= Rachel Rosalen =

Brazilian artist

Rachel Rosalen is a Brazilian artist who works in São Paulo and Tokyo.

==Biography==
Rosalen was born in São Paulo, Brazil. She received a bachelor's degree in architecture and urbanism from the Fine Arts University of São Paulo and a master's in multimedia art from Campinas State University (UNICAMP), Brazil. She also had a Fellowship of CNPq as a teacher and researcher at the Department of Communication and Body Arts at the Pontifical Catholic University, São Paulo, Brazil from 2002-03, and was invited to teach the post-graduate course Creation of Images and Sounds on the Electronic Media, São Paulo, SENAC, from 2002-05. In 2003, she received an Artist in Residence Fellowship from the Japan Foundation at N&A Nanjo and Associates Curatorial Office. Since then, she has lived and worked in both São Paulo and Tokyo.

In 2006, she won a New Media Prize from the state government of São Paulo (Prêmio de Apoio a Cultura de São Paulo).
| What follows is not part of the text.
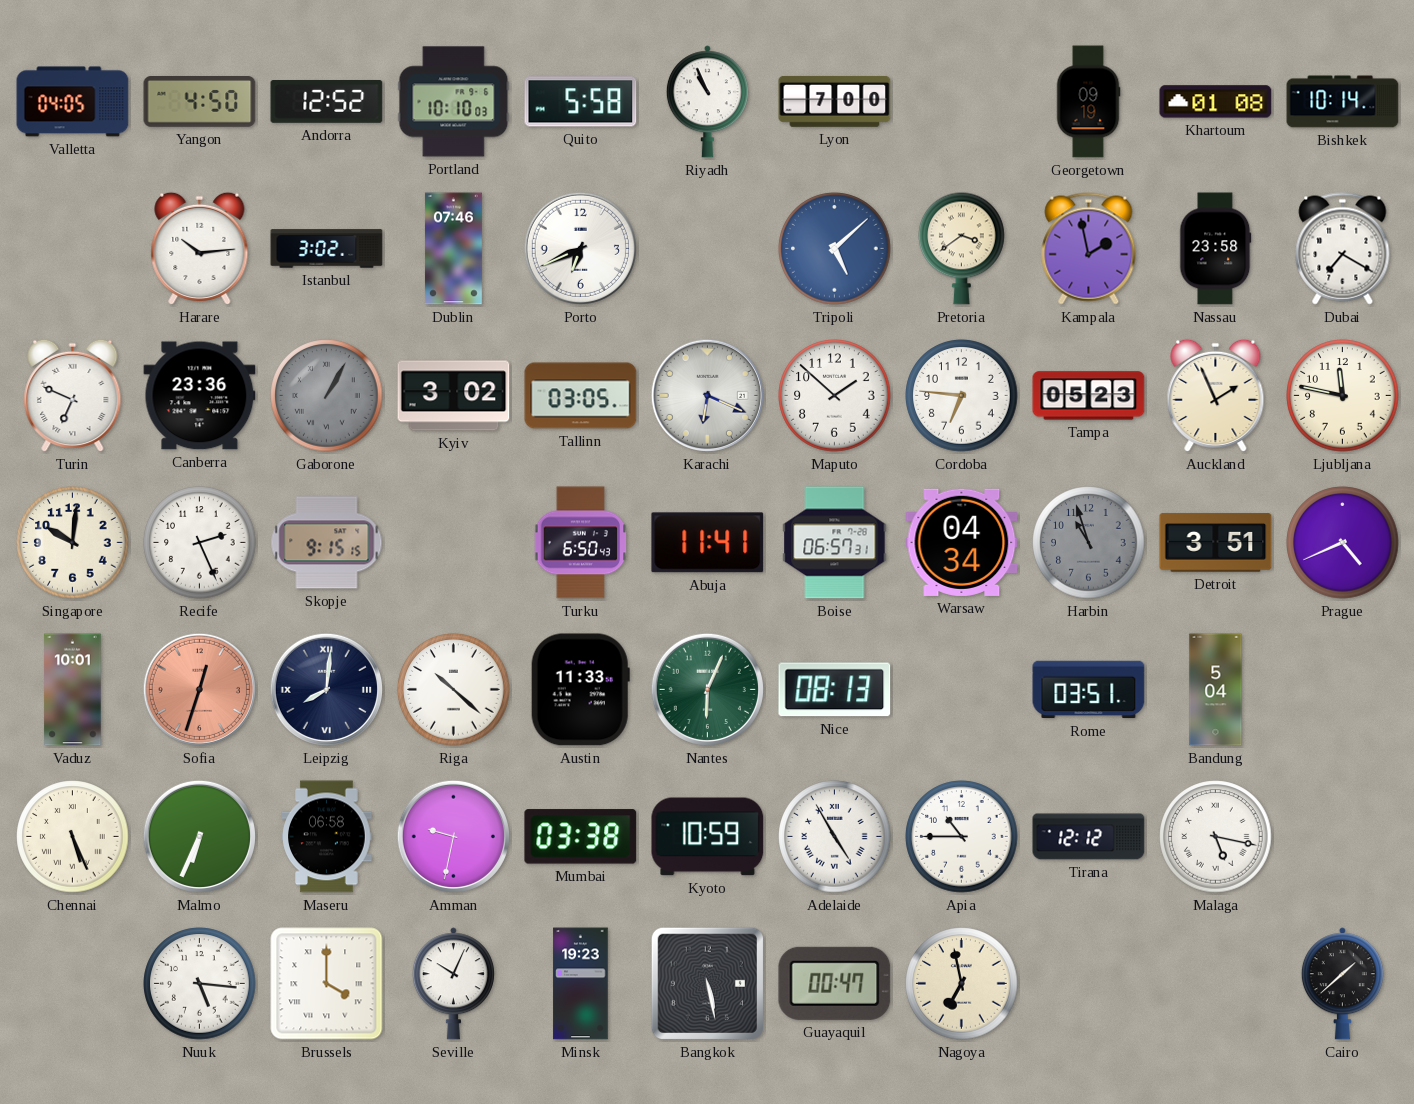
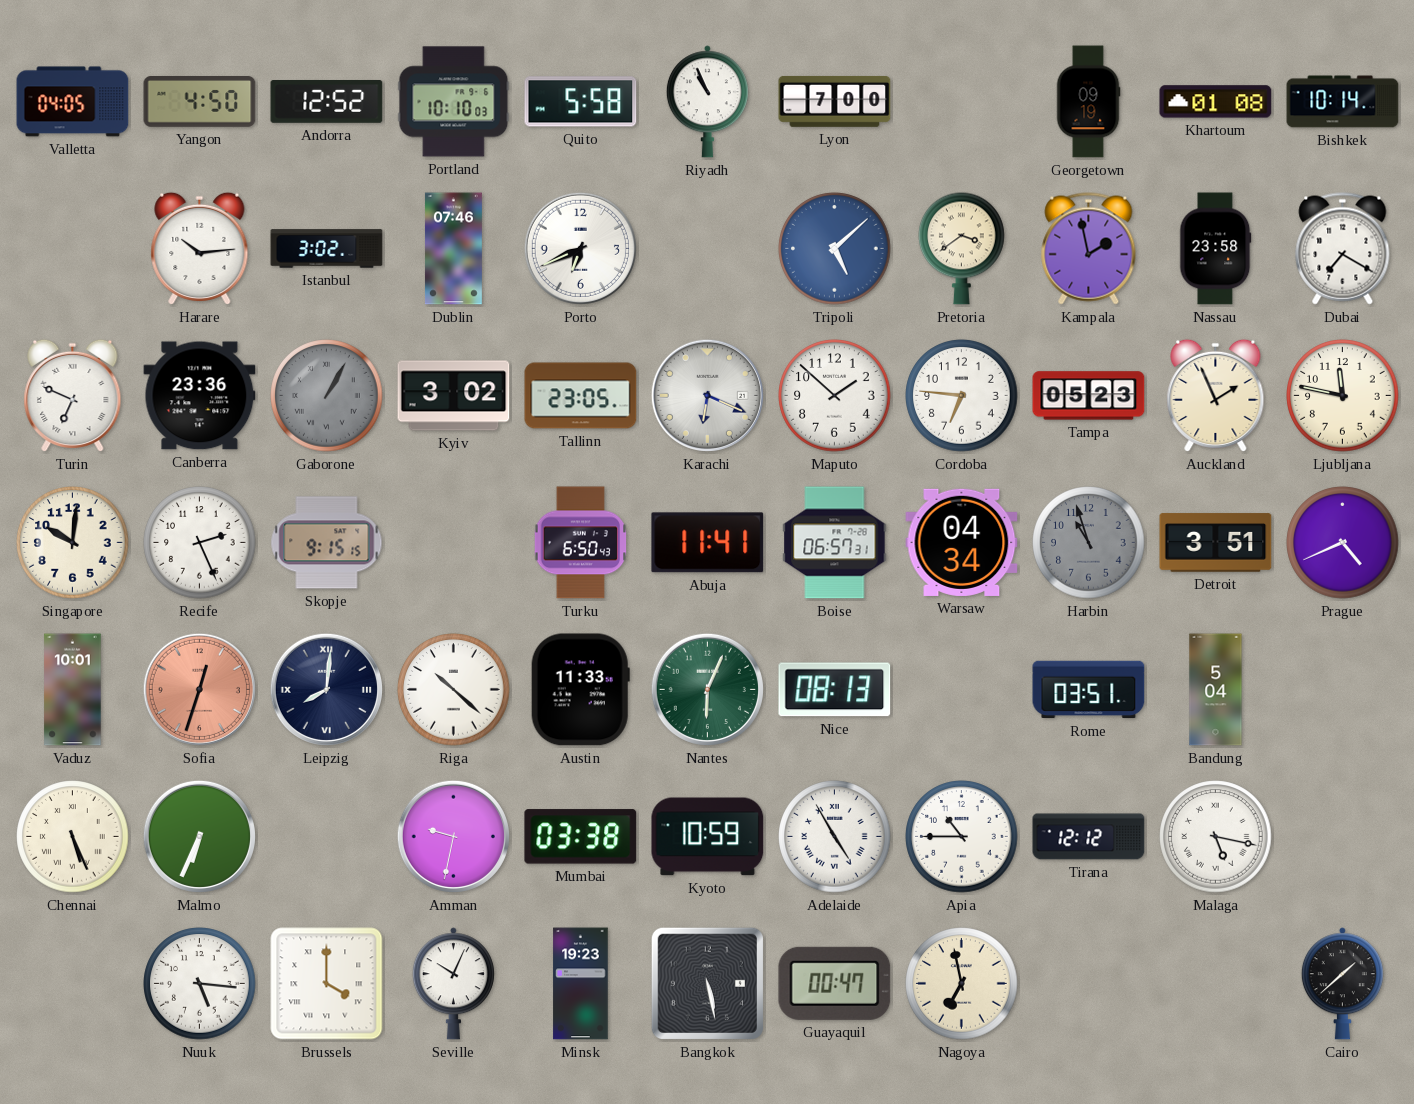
Tallinn: 03:05 -> 23:05
Maseru: 06:58 -> none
In 2007, she won the Sérgio Motta Art and Technology Foundation Prize., with a work, "The Garden of Love" That same year, she was invited to be a resident artist at Warteck PP, Basel, Switzerland.

In recent years, Rosalen has followed a unique path in Brazilian electronic art production. Her work includes video, performance art, telematics, interactive video installations, projects based on databases, and programming. She often assembles specific interfaces for each work and makes use of these devices to discuss a broader project dealing with relationships between life and death, war, violence, the media, eroticism, and the construction of the body in the contemporary metropolis. She often invites other artists, programmers, or electronic engineers to collaborate in her projects.